Mark Zuehlke grew up in the Okanagan, hearing tales of Remittance Men – those eccentric British immigrants sent here in the late 19th century by their families who didn’t know what else to do with them. They were called Remittance Men because of the funds they received from their families to support them. The funds – and their families – encouraged them not to go back to Britain, where they were not welcome for variety of reasons, often having to do with their behavior.
The local legend that inspired Zuehlke’s interest had to do with the sudden disappearance of most of these men around the beginning of World War I.
They had little cabins scattered across the countryside and when word reached them that Britain had declared war on Germany, they made a pact that they would all go off to war. So one guy rode to another’s cabin, and he burned it down, and the owner of that cabin rode to the next cabin and did likewise, and so on, until all the cabins were burned.

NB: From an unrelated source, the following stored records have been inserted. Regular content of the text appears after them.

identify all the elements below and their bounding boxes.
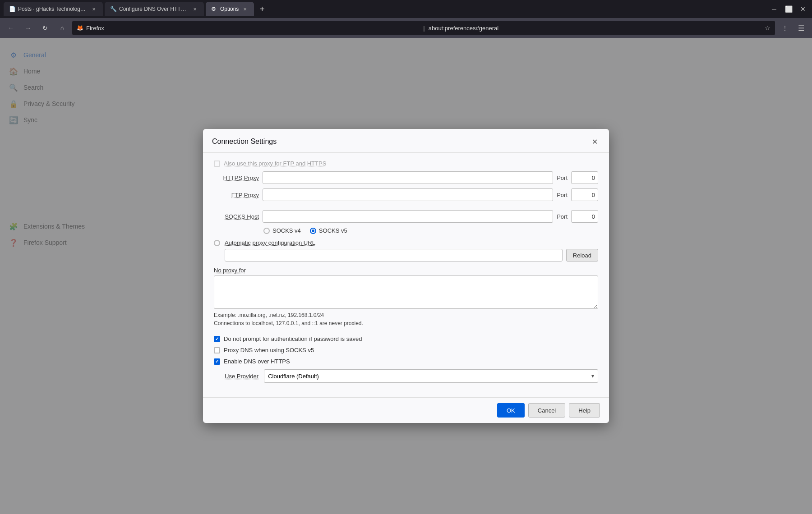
proxy-dns-row[interactable]: Proxy DNS when using SOCKS v5 <box>214 347 598 353</box>
no-proxy-textarea[interactable] <box>214 275 598 309</box>
no-proxy-label: No proxy for <box>214 267 598 274</box>
enable-doh-checkbox[interactable]: ✓ <box>214 358 220 365</box>
connection-settings-dialog: Connection Settings ✕ Also use this prox… <box>203 129 609 423</box>
address-url: about:preferences#general <box>429 25 762 32</box>
https-proxy-row: HTTPS Proxy Port <box>214 171 598 184</box>
address-separator: | <box>423 25 424 32</box>
doh-checkmark-icon: ✓ <box>215 359 219 364</box>
https-proxy-input[interactable] <box>263 171 553 184</box>
https-port-label: Port <box>557 174 567 181</box>
proxy-dns-checkbox[interactable] <box>214 347 220 353</box>
socks-version-row: SOCKS v4 SOCKS v5 <box>263 227 598 234</box>
socks-v4-label: SOCKS v4 <box>272 227 301 234</box>
enable-doh-row[interactable]: ✓ Enable DNS over HTTPS <box>214 358 598 365</box>
tab-3-title: Options <box>220 6 239 12</box>
auto-proxy-url-input[interactable] <box>225 249 563 262</box>
provider-select[interactable]: Cloudflare (Default) ▾ <box>264 369 598 383</box>
socks-port-input[interactable] <box>571 210 598 223</box>
use-provider-label: Use Provider <box>225 373 258 380</box>
tab-3-favicon: ⚙ <box>211 6 217 12</box>
checkmark-icon: ✓ <box>215 337 219 341</box>
socks-host-row: SOCKS Host Port <box>214 210 598 223</box>
reload-button[interactable]: Reload <box>566 249 598 262</box>
ftp-port-label: Port <box>557 192 567 198</box>
also-use-checkbox[interactable] <box>214 161 220 167</box>
tab-2-favicon: 🔧 <box>110 6 116 12</box>
dialog-body[interactable]: Also use this proxy for FTP and HTTPS HT… <box>203 153 609 397</box>
tab-2-title: Configure DNS Over HTTPS in ... <box>119 6 189 12</box>
dialog-header: Connection Settings ✕ <box>203 129 609 153</box>
socks-port-label: Port <box>557 213 567 220</box>
tab-2[interactable]: 🔧 Configure DNS Over HTTPS in ... ✕ <box>105 2 204 16</box>
extensions-button[interactable]: ⋮ <box>778 21 792 35</box>
new-tab-button[interactable]: + <box>256 3 268 15</box>
auto-proxy-label-row: Automatic proxy configuration URL <box>214 239 598 246</box>
browser-window: 📄 Posts · gHacks Technology New... ✕ 🔧 C… <box>0 0 812 514</box>
also-use-proxy-row: Also use this proxy for FTP and HTTPS <box>214 160 598 167</box>
close-window-button[interactable]: ✕ <box>798 4 808 14</box>
https-port-input[interactable] <box>571 171 598 184</box>
auto-proxy-label: Automatic proxy configuration URL <box>225 239 315 246</box>
socks-v5-dot <box>312 229 314 232</box>
dialog-close-button[interactable]: ✕ <box>589 136 600 147</box>
no-auth-prompt-checkbox[interactable]: ✓ <box>214 336 220 342</box>
scrolled-content: Also use this proxy for FTP and HTTPS <box>214 160 598 167</box>
https-proxy-label: HTTPS Proxy <box>214 174 259 181</box>
chevron-down-icon: ▾ <box>591 373 594 379</box>
dialog-footer: OK Cancel Help <box>203 397 609 423</box>
minimize-button[interactable]: ─ <box>769 4 780 14</box>
content-area: ⚙ General 🏠 Home 🔍 Search 🔒 Privacy & Se… <box>0 38 812 514</box>
localhost-note: Connections to localhost, 127.0.0.1, and… <box>214 320 598 326</box>
tab-3-close[interactable]: ✕ <box>241 5 249 13</box>
example-text: Example: .mozilla.org, .net.nz, 192.168.… <box>214 312 598 318</box>
ftp-proxy-input[interactable] <box>263 188 553 201</box>
maximize-button[interactable]: ⬜ <box>783 4 794 14</box>
dialog-scroll-content: Also use this proxy for FTP and HTTPS HT… <box>203 153 609 397</box>
tab-1-favicon: 📄 <box>9 6 15 12</box>
firefox-label: Firefox <box>86 25 420 32</box>
provider-value: Cloudflare (Default) <box>268 373 319 380</box>
bookmark-icon[interactable]: ☆ <box>765 24 770 32</box>
socks-v5-option[interactable]: SOCKS v5 <box>310 227 347 234</box>
firefox-logo-icon: 🦊 <box>77 25 83 31</box>
tab-1-title: Posts · gHacks Technology New... <box>18 6 88 12</box>
title-bar: 📄 Posts · gHacks Technology New... ✕ 🔧 C… <box>0 0 812 18</box>
ftp-proxy-label: FTP Proxy <box>214 192 259 198</box>
auto-proxy-section: Automatic proxy configuration URL Reload <box>214 239 598 262</box>
dialog-title: Connection Settings <box>212 138 277 146</box>
auto-proxy-radio[interactable] <box>214 240 220 246</box>
socks-host-label: SOCKS Host <box>214 213 259 220</box>
socks-v4-option[interactable]: SOCKS v4 <box>263 227 301 234</box>
no-proxy-section: No proxy for Example: .mozilla.org, .net… <box>214 267 598 326</box>
socks-host-input[interactable] <box>263 210 553 223</box>
hamburger-menu-button[interactable]: ☰ <box>794 21 808 35</box>
proxy-dns-label: Proxy DNS when using SOCKS v5 <box>224 347 314 353</box>
socks-v5-radio[interactable] <box>310 228 316 234</box>
ok-button[interactable]: OK <box>497 403 525 418</box>
socks-v4-radio[interactable] <box>263 228 270 234</box>
window-controls: ─ ⬜ ✕ <box>769 4 808 14</box>
nav-bar: ← → ↻ ⌂ 🦊 Firefox | about:preferences#ge… <box>0 18 812 38</box>
address-bar[interactable]: 🦊 Firefox | about:preferences#general ☆ <box>72 21 775 35</box>
back-button[interactable]: ← <box>4 21 18 35</box>
cancel-button[interactable]: Cancel <box>528 403 565 418</box>
enable-doh-label: Enable DNS over HTTPS <box>224 358 290 365</box>
auto-proxy-input-row: Reload <box>225 249 598 262</box>
home-button[interactable]: ⌂ <box>55 21 69 35</box>
no-auth-prompt-row[interactable]: ✓ Do not prompt for authentication if pa… <box>214 335 598 342</box>
socks-v5-label: SOCKS v5 <box>319 227 347 234</box>
help-button[interactable]: Help <box>569 403 600 418</box>
tab-2-close[interactable]: ✕ <box>191 5 198 13</box>
use-provider-row: Use Provider Cloudflare (Default) ▾ <box>225 369 598 383</box>
no-auth-prompt-label: Do not prompt for authentication if pass… <box>224 335 362 342</box>
ftp-port-input[interactable] <box>571 188 598 201</box>
modal-overlay: Connection Settings ✕ Also use this prox… <box>0 38 812 514</box>
reload-button[interactable]: ↻ <box>38 21 52 35</box>
nav-extra-buttons: ⋮ ☰ <box>778 21 808 35</box>
forward-button[interactable]: → <box>21 21 35 35</box>
tab-1-close[interactable]: ✕ <box>90 5 97 13</box>
tab-1[interactable]: 📄 Posts · gHacks Technology New... ✕ <box>4 2 103 16</box>
also-use-label: Also use this proxy for FTP and HTTPS <box>224 160 326 167</box>
tab-3[interactable]: ⚙ Options ✕ <box>206 2 254 16</box>
ftp-proxy-row: FTP Proxy Port <box>214 188 598 201</box>
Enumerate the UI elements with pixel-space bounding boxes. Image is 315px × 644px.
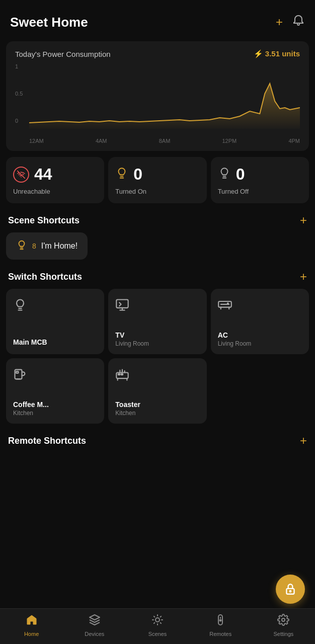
svg-rect-14 xyxy=(118,374,120,375)
switch-coffee-info: Coffee M... Kitchen xyxy=(13,400,97,417)
chart-y-axis: 1 0.5 0 xyxy=(15,63,23,124)
scene-count: 8 xyxy=(32,242,36,250)
switch-shortcuts-grid: Main MCB TV Living Room xyxy=(0,289,315,431)
svg-rect-4 xyxy=(117,300,128,308)
switch-main-mcb[interactable]: Main MCB xyxy=(6,289,104,354)
svg-rect-12 xyxy=(16,371,19,373)
switch-ac-info: AC Living Room xyxy=(218,331,302,347)
devices-nav-label: Devices xyxy=(85,631,104,637)
switch-ac-name: AC xyxy=(218,331,302,339)
coffee-icon xyxy=(13,367,97,385)
scenes-nav-label: Scenes xyxy=(148,631,167,637)
notification-bell-icon[interactable] xyxy=(292,14,305,30)
bottom-nav: Home Devices Scenes xyxy=(0,608,315,644)
scene-shortcuts-title: Scene Shortcuts xyxy=(8,215,80,226)
switch-main-mcb-info: Main MCB xyxy=(13,338,97,347)
switch-shortcuts-header: Switch Shortcuts + xyxy=(0,267,315,289)
stat-top-turned-on: 0 xyxy=(115,165,199,184)
chart-x-axis: 12AM 4AM 8AM 12PM 4PM xyxy=(29,138,300,144)
switch-tv[interactable]: TV Living Room xyxy=(108,289,206,354)
power-consumption-card: Today's Power Consumption ⚡ 3.51 units 1… xyxy=(6,41,309,151)
nav-settings[interactable]: Settings xyxy=(252,614,315,637)
svg-point-19 xyxy=(290,591,291,592)
unreachable-icon xyxy=(13,167,29,183)
scene-label: I'm Home! xyxy=(41,242,77,251)
nav-devices[interactable]: Devices xyxy=(63,614,126,637)
settings-nav-label: Settings xyxy=(274,631,294,637)
switch-coffee-room: Kitchen xyxy=(13,410,97,417)
switch-toaster[interactable]: Toaster Kitchen xyxy=(108,358,206,424)
home-nav-icon xyxy=(26,614,38,629)
devices-nav-icon xyxy=(89,614,101,629)
stat-unreachable[interactable]: 44 Unreachable xyxy=(6,157,104,203)
remotes-nav-label: Remotes xyxy=(209,631,231,637)
power-title: Today's Power Consumption xyxy=(15,50,111,58)
bolt-icon: ⚡ xyxy=(254,49,263,58)
switch-coffee[interactable]: Coffee M... Kitchen xyxy=(6,358,104,424)
chart-svg-area xyxy=(29,63,300,129)
stat-turned-off[interactable]: 0 Turned Off xyxy=(211,157,309,203)
turned-on-label: Turned On xyxy=(115,188,146,195)
header: Sweet Home + xyxy=(0,0,315,38)
switch-ac[interactable]: AC Living Room xyxy=(211,289,309,354)
scene-shortcuts-list: 8 I'm Home! xyxy=(0,232,315,267)
switch-tv-room: Living Room xyxy=(115,340,199,347)
bulb-off-icon xyxy=(218,167,231,183)
switch-tv-name: TV xyxy=(115,331,199,339)
scene-shortcuts-header: Scene Shortcuts + xyxy=(0,210,315,232)
svg-point-23 xyxy=(220,620,221,621)
ac-icon xyxy=(218,298,302,315)
remote-shortcuts-title: Remote Shortcuts xyxy=(8,436,86,446)
switch-ac-room: Living Room xyxy=(218,340,302,347)
remote-shortcuts-header: Remote Shortcuts + xyxy=(0,431,315,448)
switch-shortcuts-add-button[interactable]: + xyxy=(300,270,307,284)
switch-toaster-info: Toaster Kitchen xyxy=(115,400,199,417)
toaster-icon xyxy=(115,367,199,385)
switch-main-mcb-name: Main MCB xyxy=(13,338,97,346)
power-value: ⚡ 3.51 units xyxy=(254,49,300,58)
nav-home[interactable]: Home xyxy=(0,614,63,637)
turned-off-label: Turned Off xyxy=(218,188,249,195)
stat-top-turned-off: 0 xyxy=(218,165,302,184)
svg-point-20 xyxy=(155,618,160,622)
turned-on-count: 0 xyxy=(133,165,142,184)
unreachable-label: Unreachable xyxy=(13,188,50,195)
app-title: Sweet Home xyxy=(10,15,88,30)
switch-tv-info: TV Living Room xyxy=(115,331,199,347)
remotes-nav-icon xyxy=(214,614,226,629)
stat-top-unreachable: 44 xyxy=(13,165,97,184)
svg-rect-15 xyxy=(121,374,123,375)
add-button[interactable]: + xyxy=(276,15,283,29)
stat-turned-on[interactable]: 0 Turned On xyxy=(108,157,206,203)
unreachable-count: 44 xyxy=(34,165,52,184)
switch-toaster-room: Kitchen xyxy=(115,410,199,417)
nav-scenes[interactable]: Scenes xyxy=(126,614,189,637)
settings-nav-icon xyxy=(277,614,289,629)
home-nav-label: Home xyxy=(24,631,39,637)
stats-row: 44 Unreachable 0 Turned On 0 xyxy=(6,157,309,203)
main-mcb-icon xyxy=(13,298,97,315)
switch-shortcuts-title: Switch Shortcuts xyxy=(8,272,82,282)
turned-off-count: 0 xyxy=(236,165,245,184)
switch-coffee-name: Coffee M... xyxy=(13,400,97,409)
bulb-on-icon xyxy=(115,167,128,183)
svg-point-24 xyxy=(282,618,285,621)
scene-shortcuts-add-button[interactable]: + xyxy=(300,213,307,227)
switch-toaster-name: Toaster xyxy=(115,400,199,409)
power-chart: 1 0.5 0 12AM 4AM 8AM xyxy=(15,63,300,144)
remote-shortcuts-add-button[interactable]: + xyxy=(300,434,307,448)
header-actions: + xyxy=(276,14,305,30)
scene-item-im-home[interactable]: 8 I'm Home! xyxy=(6,232,88,260)
fab-lock-button[interactable] xyxy=(276,575,305,604)
scenes-nav-icon xyxy=(151,614,164,629)
tv-icon xyxy=(115,298,199,315)
svg-point-9 xyxy=(227,303,228,304)
scene-bulb-icon xyxy=(16,239,27,253)
nav-remotes[interactable]: Remotes xyxy=(189,614,252,637)
power-header: Today's Power Consumption ⚡ 3.51 units xyxy=(15,49,300,58)
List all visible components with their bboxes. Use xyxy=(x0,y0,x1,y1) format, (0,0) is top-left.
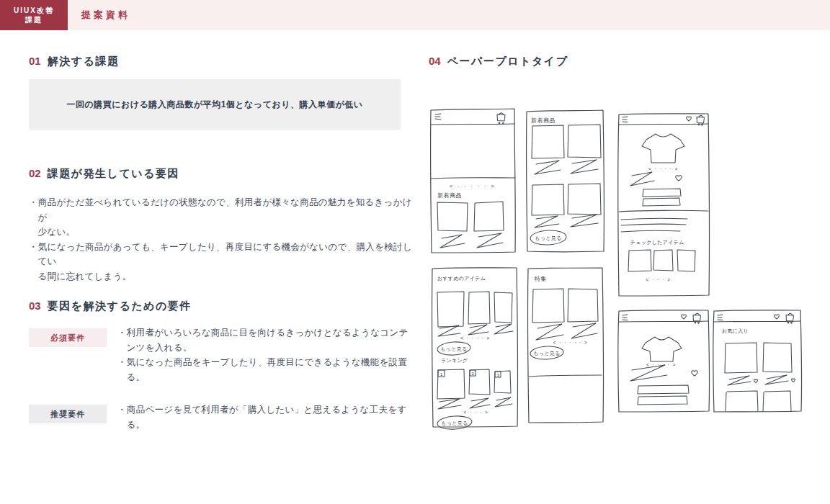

And they all went off to war, which seems to be the part of the legend that has some basis in reality.
Zuehlke had no idea how much of this legend was true, but it inspired him to begin to find out as much as he could about the Remittance Men. This led him to write the book Scoundrels, Dreamers And Second Sons, which has recently been re-released and which Zuehlke had a book signing for at Mac’s Fireweed during the North in the First World War conference in early May, at which he was one of the guest speakers.
Writing this book also set him off on two different tracks as a writer. Scoundrels was his first work of popular history. As part of his research he read numerous accounts of life in the late 19th and early 20th centuries as recorded by these Remittance Men, and quoted liberally from their writings in composing his book.
Zuehlke would move on to write the critically acclaimed Canadian Battle Series, featuring lots of oral interviews with participants of events in northern Europe and Italy. There are a dozen books in the series and in 2014 Zuehlke was presented with the Governor General’s Award for Popular History, which is called The Pierre Berton Award. This is most appropriate, since Zuehlke was one of the Berton House Writers in Residence in 2003.
The other literary track that this research prompted him to explore was the creation of a series of mystery novels, featuring his fictional coroner detective Elias McCann. McCann is a modern-day Remittance Man who lives in Tofino on Vancouver Island.
So far there have been three of these novels, the first of which, called Hands Like Clouds, won the 2000 Crime Writers of Canada’s Arthur Ellis Award for best first novel. Two more followed, the third being completed during his stay at Berton House in 2003.
Then World War II took over his life, and he’s been churning a new Canadian Battle Series book nearly every year. This includes the memoir Through Blood And Sweat, his account of the 2013 memorial march across Sicily that he participated in, along with veterans, veteran’s children, and a film crew led by Yukon filmmaker Max Fraser, whose documentary Bond of Strangers recorded the event.